You may have heard seafood or fish called “brain food” when you were younger. That traditional view has been backed up by science in recent years, with studies showing that omega-3 intake has a marked impact on many different brain functions. According to WebMD, omega-3s have shown signs in studies of helping to lower depression and improve the effectiveness of anti-depressant medications; help protect against Alzheimer’s and dementia, and reduce memory issues associated with aging; and minimize some of the symptoms of ADHD.
In addition, children who take fish oil supplements have shown improvement in certain cases of increased mental skills, such as reasoning, recall and learning. Furthermore, DHA – docosahexaenoic acid, one of the three main types of fatty acids – has shown indications of being an important element in early childhood development, key to neurological and visual development, according to WebMD.

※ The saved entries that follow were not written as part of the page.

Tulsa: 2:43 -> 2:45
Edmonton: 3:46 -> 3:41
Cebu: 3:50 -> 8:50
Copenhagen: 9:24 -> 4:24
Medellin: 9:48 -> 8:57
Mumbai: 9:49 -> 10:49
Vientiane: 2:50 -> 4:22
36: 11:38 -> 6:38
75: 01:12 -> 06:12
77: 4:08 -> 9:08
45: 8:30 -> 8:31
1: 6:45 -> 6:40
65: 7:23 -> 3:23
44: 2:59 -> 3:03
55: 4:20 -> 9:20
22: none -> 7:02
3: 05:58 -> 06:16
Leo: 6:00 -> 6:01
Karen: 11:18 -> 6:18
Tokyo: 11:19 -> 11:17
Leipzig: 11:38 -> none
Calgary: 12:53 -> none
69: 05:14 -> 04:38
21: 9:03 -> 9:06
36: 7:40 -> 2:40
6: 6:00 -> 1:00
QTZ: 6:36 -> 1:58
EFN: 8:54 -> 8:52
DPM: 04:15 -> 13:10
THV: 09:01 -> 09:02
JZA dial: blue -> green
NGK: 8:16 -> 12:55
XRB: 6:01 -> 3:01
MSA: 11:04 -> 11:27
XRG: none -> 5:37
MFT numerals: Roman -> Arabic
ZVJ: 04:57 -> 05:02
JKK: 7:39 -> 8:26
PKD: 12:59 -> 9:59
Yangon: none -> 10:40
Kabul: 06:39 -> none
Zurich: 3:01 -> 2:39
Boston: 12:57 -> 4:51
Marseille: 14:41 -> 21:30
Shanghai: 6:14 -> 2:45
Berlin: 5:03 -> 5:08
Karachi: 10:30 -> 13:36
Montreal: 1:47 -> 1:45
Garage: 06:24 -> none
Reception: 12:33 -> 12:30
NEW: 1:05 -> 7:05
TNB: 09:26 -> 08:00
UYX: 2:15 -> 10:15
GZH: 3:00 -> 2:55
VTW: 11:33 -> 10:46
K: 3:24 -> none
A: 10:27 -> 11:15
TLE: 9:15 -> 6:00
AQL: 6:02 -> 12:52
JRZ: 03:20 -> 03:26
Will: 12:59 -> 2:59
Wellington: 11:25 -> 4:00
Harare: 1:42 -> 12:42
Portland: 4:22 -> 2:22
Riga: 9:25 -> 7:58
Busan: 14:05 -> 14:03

Omega-3s also offer a host of heart health benefits as well. In a 2008 info sheet released by the University of California, researchers point to omega-3s reducing blood pressure, lowering heart rate, offering additional protection against coronary heart disease and reducing the occurrence of strokes. WebMD also points to fish oil supplements as a way to help reduce triglyceride levels, which can help, in turn, reduce one of the risk factors for heart disease.
In a recent article, Men’s Health also cited two studies that point to further benefits for omega-3s. First, individuals in a study published by Diabetes Health who had the highest levels of DHA, along with EPA and DPA – eicosapentaenoic acid and docosapentaenoic acid – were found to have a 33 percent reduced risk of diabetes than participants in the study with the lowest levels. In addition, the article cites research from the American Journal of Clinical Nutrition that showed a 14 percent reduction in risk of cardiovascular disease in those individuals who had the highest intake levels of alpha-linolenic acid, the omega-3 fatty acid most commonly found in nuts, seeds and the oils of each.
With so many benefits to your health, keeping your omega-3 levels managed can be an integral part of improving your body’s function and maintaining your health for years to come.